Brucellosis is an infectious disease caused by one of four species of the Brucella bacteria: Brucella melitensis, Brucella abortus, Brucella suis, and Brucella canis. The disease is most prevalent in cattle, bison, and swine herds, and is often called Bang's Fever or Contagious Abortion. In humans, the disease is known as Undulant Fever because of the severe intermittent fever accompanying human infection, or Malta fever because it was first recognized as a human disease on the island of Malta. The disease had reportedly infected humans for centuries in the Mediterranean and was believed to be an exotic strain of typhoid fever. Not especially contagious, the bacteria are highly infectious when transmitted by aerosol and incapacitates with flu-like fevers for months.
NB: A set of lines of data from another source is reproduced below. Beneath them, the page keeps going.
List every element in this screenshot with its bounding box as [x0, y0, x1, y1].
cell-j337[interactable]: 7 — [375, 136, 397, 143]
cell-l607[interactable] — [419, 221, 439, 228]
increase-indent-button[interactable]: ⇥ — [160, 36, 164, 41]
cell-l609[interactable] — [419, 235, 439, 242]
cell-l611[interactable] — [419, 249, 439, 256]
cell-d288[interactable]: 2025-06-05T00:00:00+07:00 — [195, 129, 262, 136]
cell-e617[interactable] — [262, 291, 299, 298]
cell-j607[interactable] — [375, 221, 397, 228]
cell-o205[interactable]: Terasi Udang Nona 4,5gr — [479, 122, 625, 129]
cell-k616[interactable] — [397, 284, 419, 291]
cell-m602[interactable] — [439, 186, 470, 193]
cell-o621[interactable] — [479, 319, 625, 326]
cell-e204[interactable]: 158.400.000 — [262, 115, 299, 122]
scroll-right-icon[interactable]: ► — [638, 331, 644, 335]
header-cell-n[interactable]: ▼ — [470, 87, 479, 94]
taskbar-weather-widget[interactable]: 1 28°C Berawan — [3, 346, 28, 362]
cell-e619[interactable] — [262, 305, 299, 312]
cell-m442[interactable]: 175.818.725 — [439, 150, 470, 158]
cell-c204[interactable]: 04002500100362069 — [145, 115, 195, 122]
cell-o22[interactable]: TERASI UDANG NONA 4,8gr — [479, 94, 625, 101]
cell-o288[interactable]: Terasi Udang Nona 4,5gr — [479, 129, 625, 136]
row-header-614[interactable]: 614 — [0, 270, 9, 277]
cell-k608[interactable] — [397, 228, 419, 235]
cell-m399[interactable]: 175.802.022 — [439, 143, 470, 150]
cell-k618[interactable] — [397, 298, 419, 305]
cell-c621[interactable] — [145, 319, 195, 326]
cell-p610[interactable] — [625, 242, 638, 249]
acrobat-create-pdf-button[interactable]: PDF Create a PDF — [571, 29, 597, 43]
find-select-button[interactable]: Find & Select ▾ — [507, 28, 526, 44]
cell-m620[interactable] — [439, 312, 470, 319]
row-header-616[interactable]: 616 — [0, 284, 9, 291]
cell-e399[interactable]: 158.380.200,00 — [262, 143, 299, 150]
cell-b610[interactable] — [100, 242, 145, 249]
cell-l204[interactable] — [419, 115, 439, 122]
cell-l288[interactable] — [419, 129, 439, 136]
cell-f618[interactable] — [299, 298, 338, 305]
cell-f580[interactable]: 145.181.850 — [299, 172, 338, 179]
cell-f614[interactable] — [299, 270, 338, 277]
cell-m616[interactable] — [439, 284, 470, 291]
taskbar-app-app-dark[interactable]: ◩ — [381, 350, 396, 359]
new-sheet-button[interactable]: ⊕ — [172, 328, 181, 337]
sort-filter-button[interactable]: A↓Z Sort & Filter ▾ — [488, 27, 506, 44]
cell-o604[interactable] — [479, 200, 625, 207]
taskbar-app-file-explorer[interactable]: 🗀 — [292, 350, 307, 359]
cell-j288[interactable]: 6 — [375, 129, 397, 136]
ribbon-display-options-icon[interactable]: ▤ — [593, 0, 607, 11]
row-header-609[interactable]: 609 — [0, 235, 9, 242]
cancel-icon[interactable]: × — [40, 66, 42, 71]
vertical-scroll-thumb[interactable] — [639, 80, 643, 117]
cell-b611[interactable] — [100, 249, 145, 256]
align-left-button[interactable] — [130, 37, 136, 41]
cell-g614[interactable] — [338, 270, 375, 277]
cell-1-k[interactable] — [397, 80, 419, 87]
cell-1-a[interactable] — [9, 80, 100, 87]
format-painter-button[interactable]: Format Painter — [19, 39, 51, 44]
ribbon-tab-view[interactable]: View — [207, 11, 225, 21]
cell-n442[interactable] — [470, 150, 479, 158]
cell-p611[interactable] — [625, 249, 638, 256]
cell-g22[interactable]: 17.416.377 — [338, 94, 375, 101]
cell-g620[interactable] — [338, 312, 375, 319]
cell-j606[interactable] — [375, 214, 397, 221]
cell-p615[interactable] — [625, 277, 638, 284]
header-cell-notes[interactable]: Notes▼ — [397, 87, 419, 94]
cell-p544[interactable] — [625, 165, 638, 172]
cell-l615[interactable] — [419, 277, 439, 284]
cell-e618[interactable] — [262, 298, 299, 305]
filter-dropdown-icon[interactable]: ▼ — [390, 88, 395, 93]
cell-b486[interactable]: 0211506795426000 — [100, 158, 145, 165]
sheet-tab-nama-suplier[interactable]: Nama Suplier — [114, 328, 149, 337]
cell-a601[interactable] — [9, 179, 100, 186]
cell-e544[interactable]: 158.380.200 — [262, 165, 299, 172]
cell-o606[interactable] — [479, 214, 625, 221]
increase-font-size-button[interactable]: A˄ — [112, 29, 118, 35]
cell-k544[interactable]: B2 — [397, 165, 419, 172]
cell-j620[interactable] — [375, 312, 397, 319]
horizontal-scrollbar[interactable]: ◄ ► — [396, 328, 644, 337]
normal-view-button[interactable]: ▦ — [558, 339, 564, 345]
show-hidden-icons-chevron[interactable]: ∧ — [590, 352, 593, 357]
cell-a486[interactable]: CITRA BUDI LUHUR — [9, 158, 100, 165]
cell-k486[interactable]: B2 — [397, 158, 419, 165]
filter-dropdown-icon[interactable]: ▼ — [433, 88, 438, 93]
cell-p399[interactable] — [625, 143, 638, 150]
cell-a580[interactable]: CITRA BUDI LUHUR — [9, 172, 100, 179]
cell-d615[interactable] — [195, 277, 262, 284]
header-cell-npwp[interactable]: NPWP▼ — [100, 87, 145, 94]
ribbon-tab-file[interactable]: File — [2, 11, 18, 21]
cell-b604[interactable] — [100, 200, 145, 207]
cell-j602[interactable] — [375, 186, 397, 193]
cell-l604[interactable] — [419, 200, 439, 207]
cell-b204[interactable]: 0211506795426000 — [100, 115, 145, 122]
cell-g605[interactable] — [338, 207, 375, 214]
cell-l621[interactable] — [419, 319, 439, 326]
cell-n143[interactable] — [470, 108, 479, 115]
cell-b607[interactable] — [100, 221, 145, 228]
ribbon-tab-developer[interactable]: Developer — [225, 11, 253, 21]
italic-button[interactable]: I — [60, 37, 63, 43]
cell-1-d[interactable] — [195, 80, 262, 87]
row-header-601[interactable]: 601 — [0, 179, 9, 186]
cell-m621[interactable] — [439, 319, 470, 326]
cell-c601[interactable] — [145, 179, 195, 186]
During the Crimean War, the British were concerned about outbreaks of fever among troops. The bacterium was recognized as a separate entity in 1861 by Jeffery Allen Marston when he described the clinical characteristics of his own infect. In 1887, Dr. David Bruce, a British army surgeon, first saw a cluster of brucella bacteria in the spleen tissue of a human victim killed by the disease. Bruce's wife, Mary Steele Bruce, who was an assistant at prominent German scientist Robert Koch's laboratory, became his assistant for the next thirty years and shared in his achievements. In 1887, Bruce isolated the casual organism of the disease and reproduced the disease in a monkey that he purchased himself. Bruce called the bacteria Micrococcus melitensis. The disease was later called "Bruce's bacillus," which evolved to become Brucella.
The disease was fully described in a classic monograph in 1897 by Surgeon Captain M. Louis Hughes. In 1897, Sir Almroth Wright and Frederick Smith developed a diagnostic test for the disease. Investigations continued and in 1905, the Maltese doctor Dr. Temi Zammit tried to infect goats when he discovered most goats were already infected. Further, he discovered, the infection was transmitted to humans through raw goats' milk.
The termination of goats' milk imports from Malta brought an end to the disease in Gibraltar. In 1906, the elimination of goat's milk from the diet of the military forces on Malta halted the disease among military personnel but the civilians, who continued to drink the goat's milk, continued to be susceptible.
In 1897, the Danish doctor Bernard L. F. Bang isolated the Brucella abortus strain in cows and discovered that cows were natural reservoirs of the bacteria. The disease in cattle is often known as Bang's disease. In 1911, the Bureau of Animal Industry (BAI) later called the United States Department of Agriculture-Animal and Plan Health Inspection Service (USDA-APHIS) discovered the Brucella bacteria in seemingly healthy US cattle. In 1918, the American bacteriologist Alice Evans connected Bang's disease and the Malta Fever studied by Dr. David Bruce to the same bacillus. In 1936, Dr. John M. Buck, a veterinary bacteriologist, conducted the first vaccine field trial with Brucella abortus Strain 19 vaccine for cattle.
As of the turn of the 21st Century, the disease remains a worldwide disease in humans even though numerous international congresses have been held in an attempt to eradicate it. A joint Food and Agriculture Organization/ World Health Organization (FAO/WHO) brucellosis organization has established centers for the training of personnel and the unification of field and laboratory procedures. Despite these efforts, in 1990, it was estimated that there were over half a million cases of brucellosis globally.
Brucellosis as a Biological Agent
Brucellosis was a prime candidate for weaponization in the development of the biological weapons program in the United States. The US developed the bacteria in the 1950s due to its low lethality, manufacturing ease, and the fact it does not cause uncontrollable epidemics. It was code named Agent US and was considered a 'humane' weapon. Also, because of its sensitivity to sunlight, the agent could be released in an open field at night but be eliminated by morning. A problem with the bacteria was its short shelf life; it decomposed within a few months of initial production.
Tests were conducted with Brucella in 1952 at Utah's Dugway Proving Ground. The agent was field tested in the form of four pound bombs, and was one of the three incapacitating agents developed by the United States. The same summer, the bacterium was released on a mock enemy city of guinea pigs. Personnel involved supposedly quipped, "Now we know what to do if we ever go to war against guinea pigs." In December 1953 in Pine Bluff, Arkansas, facilities were built that produced large amounts of casings and the capability to produce the brucellosis bacteria as needed. The US stockpiled 2.5 million empty casings.
It was suspected that the Soviet Union also stockpiled the bacteria. Reports have suggested that the Iraqi biological weapons program may have included Brucella mellitensis agents.